Abstract 579: Involvement of the Alpha 1A-Adrenergic Receptor in the Cardiac Adaptation to Physiological Stress

Abstract

The ‘fight or flight’ response, involving sympathetic nervous system activation and catecholamine release, is central to survival. Resulting activation of adrenergic receptors (ARs) drives physiological responses, such as positive inotropy, which to date has been attributed solely to β 1 -AR/Gs/adenylyl cyclase/protein kinase A pathway-activation. We previously demonstrated that overexpression of the α 1A -AR is cardioprotective in rodents in the setting of pathological cardiac stress; a finding in agreement with studies of α 1A -AR inactivation. However, it remains unknown if α 1A -ARs also protect the heart from physiological stress. Using a tamoxifen-inducible, cardiomyocyte-specific α 1A -AR knockdown mouse model, we evaluated cardiac responses to swim exercise. Treatment of adult (8-12 week) mice with 4-OH tamoxifen (Tam) resulted in a 7.4 fold decrease (p<0.001) in cardiac α 1A -AR mRNA levels, with no compensatory changes in expression of β 1 -, β 2 - or α 2 -AR subtypes. A 90 minute, twice daily, four-week swim challenge induced eccentric cardiac hypertrophy, with Tam- and vehicle-treated mice displaying similar increases in heart weight/tibia length (mean increase: 1.4 and 1.6mg/mm, respectively; p<0.001 vs sedentary mice) and left ventricular chamber radius (mean increase: 0.16 and 0.17mm, respectively; p<0.001 vs sedentary mice) with no change in wall thickness.

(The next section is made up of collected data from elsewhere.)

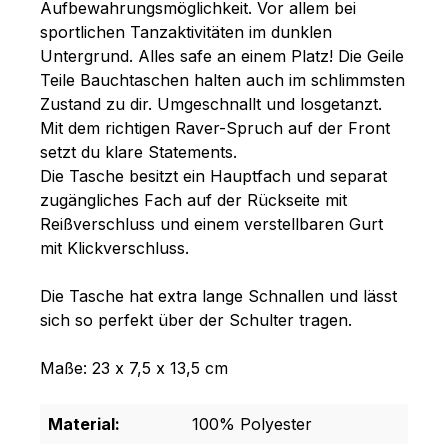
Aufbewahrungsmöglichkeit. Vor allem bei
sportlichen Tanzaktivitäten im dunklen
Untergrund. Alles safe an einem Platz! Die Geile
Teile Bauchtaschen halten auch im schlimmsten
Zustand zu dir. Umgeschnallt und losgetanzt.
Mit dem richtigen Raver-Spruch auf der Front
setzt du klare Statements.
Die Tasche besitzt ein Hauptfach und separat
zugängliches Fach auf der Rückseite mit
Reißverschluss und einem verstellbaren Gurt
mit Klickverschluss.
Die Tasche hat extra lange Schnallen und lässt
sich so perfekt über der Schulter tragen.
Maße: 23 x 7,5 x 13,5 cm
Material:
100% Polyester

Consistent with physiological hypertrophy, Igf-1 mRNA increased 1.7 and 0.7 fold (p=0.004 vs sedentary mice), respectively, with no increase in Nppb , Myh7 or Acta1 mRNA. Cardiac function, assessed by micromanometry and echocardiography, showed increases in dP/dt min/EDV (mean: -117 vs -150 mmHg/s/μL; p=0.011), end-diastolic volume (mean: 76.9 vs 68.0μL; p=0.038) and end-systolic volume (mean: 29.4 vs 21.9μL; p=0.018), as well as a decrease in ejection fraction (mean: 63 vs 68%; p=0.046) in Tam- compared with vehicle-treated mice, respectively. Thus, despite a similar hypertrophic response, mice with cardiomyocyte-specific α 1A -AR inactivation showed an impaired contractile response to a sustained swim challenge. These findings are consistent with cardiomyocyte α 1A -ARs playing an important role in maintaining cardiac contractility in response to physiological stress.